Sunday, May 22, 2005

Maybe we're just too literal.

"How many stories has Newsweek written about the Bush administration allegedly 'skewing intelligence' by relying on raw, insufficiently sourced data? How many times has it lamented that these mistakes have hurt the U.S. abroad? Too many to count." —Rich Lowry, National Review

"No documents were found for your search. Please edit your search and try again." —Nexis results for the phrase "skewing intelligence" in Newsweek over the previous five years.

From Radosh.

Friday, May 20, 2005

How the Senate grew more poisonous.

Mark Schmitt, watching the filibuster debate:

I have been watching the Senate floor with more attention than I paid since I worked there, but haven't really had much to comment that I haven't said already. But Senator Gordon Smith of Oregon (one of our old favoriteshere at The Decembrist) said something interesting:

"I estimate that half of what we do here cannot be filibustered," he said, referring to the vast quantity of legislative work that is driven through the budget reconciliation process, where debate is strictly limited.
That's not a particularly persuasive argument for the raw exercise of power that is the nuclear option, but it does raise an important point that I touched on once before. I believe that one reason -- not the only reason, but an important one -- that this particular fight has become so bitter and so polarizing is exactly that fact, that so much of the Senate's business is now run through the rubber-stamp, party-line process of budget reconciliation. (Including pure policy decisions whose budget impact is incidental, such as opening the Arctic National Wildlife Refuge to oil drilling.) Much of the rest is pushed through using the bizarre technique of rewriting legislation from scratch in small, tightly controlled conference committees, and then forcing the Senate to pass it or not, without amendment.
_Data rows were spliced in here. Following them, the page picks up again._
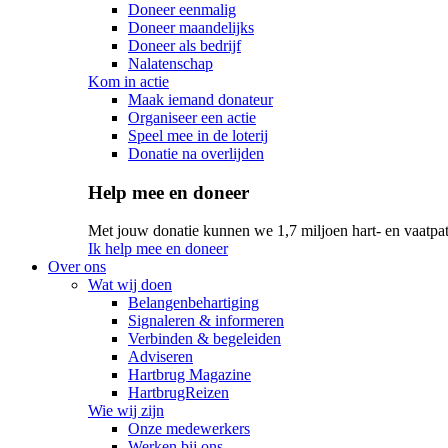
Doneer eenmalig
Doneer maandelijks
Doneer als bedrijf
Nalatenschap
Kom in actie
Maak iemand donateur
Organiseer een actie
Speel mee in de loterij
Donatie na overlijden
Help mee en doneer
Met jouw donatie kunnen we 1,7 miljoen hart- en vaatpat
Ik help mee en doneer
Over ons
Wat wij doen
Belangenbehartiging
Signaleren & informeren
Verbinden & begeleiden
Adviseren
Hartbrug Magazine
HartbrugReizen
Wie wij zijn
Onze medewerkers
Werken bij ons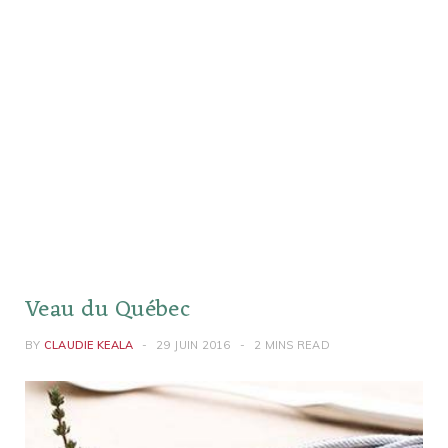
Veau du Québec
BY
CLAUDIE KEALA
29 JUIN 2016
2 MINS READ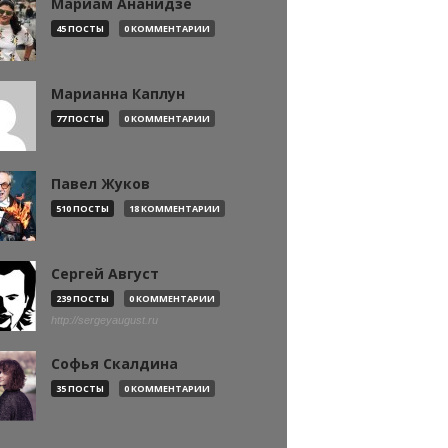
Мариам Ананидзе
45 ПОСТЫ
0 КОММЕНТАРИИ
Марианна Каплун
77 ПОСТЫ
0 КОММЕНТАРИИ
Павел Жуков
510 ПОСТЫ
18 КОММЕНТАРИИ
Сергей Август
239 ПОСТЫ
0 КОММЕНТАРИИ
http://sergeyaugust.ru
Софья Скалдина
35 ПОСТЫ
0 КОММЕНТАРИИ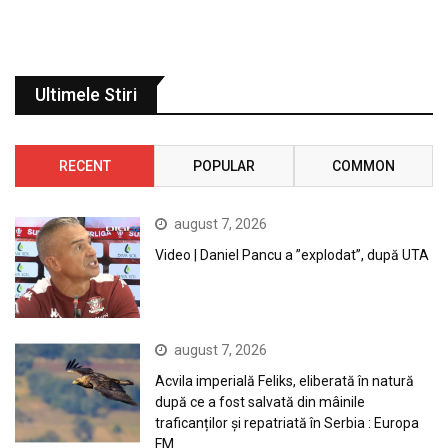
Ultimele Stiri
RECENT
POPULAR
COMMON
august 7, 2026
Video | Daniel Pancu a ”explodat”, după UTA
august 7, 2026
Acvila imperială Feliks, eliberată în natură
după ce a fost salvată din mâinile
traficanților și repatriată în Serbia : Europa
FM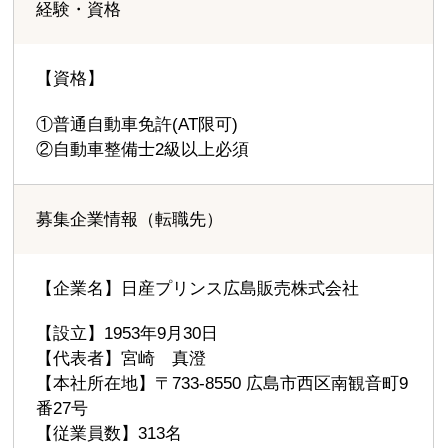
経験・資格
【資格】
①普通自動車免許(AT限可)
②自動車整備士2級以上必須
募集企業情報（転職先）
【企業名】日産プリンス広島販売株式会社
【設立】1953年9月30日
【代表者】宮崎 真澄
【本社所在地】〒733-8550 広島市西区南観音町9
番27号
【従業員数】313名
The result of this trend under which half of the Senate's business is pushed into these rubber-stamp categories is that the small amount of business that remains open to the debate, amendment, and the filibuster -- nominations and a few policy issues -- become more and more bitter. They become the outlet for all the frustrations and resentments of the minority on the other issues. And because most of the business of the Senate is pushed through on party lines, Senators don't develop the habits of forming long-term, cross-party alliances, compromises, friendships, and mutual respect.

Thursday, May 19, 2005

Neverwhere: A review.



Having read American Gods a few months back, I recently picked up Neil Gaimen's Neverwhere, the story of a Londoner's descent in a London Below, a mythical realm contiguous with and laid upon the London we all know. Perhaps there are two reasons to read Neverwhere: for the story of the hero's descent and (this is hardly a spoiler) return, and for the long glimpse of this other London. By my lights, the former is nothing special, but the latter is a lot of fun. The former story struck me as rote and predictable; the latter was a hoot, full of telling details and occasional humor. If I knew London better, I'm sure it would have been more fun still.

Keeping the peace and so much more.

This gives me a newfound respect for Norway's military. As if defending the country's outrageously long shoreline and borders and wearing the baby blue UN helmets overseas weren't enough.

We get the media we deserve, part XXXVIII.

A. calls my attention to this speech by Bill Moyers about what ails PBS. Worth reading in its entirety, but particularly apt are these paragraphs about the conventions driving mainstream reporting:

...[M]y colleagues and I at “NOW” didn’t play by the conventional rules of Beltway journalism. Those rules divide the world into democrats and republicans, liberals and conservatives and allow journalists to pretend they have done their job if, instead of reporting the truth behind the news, they merely give each side an opportunity to spin the news.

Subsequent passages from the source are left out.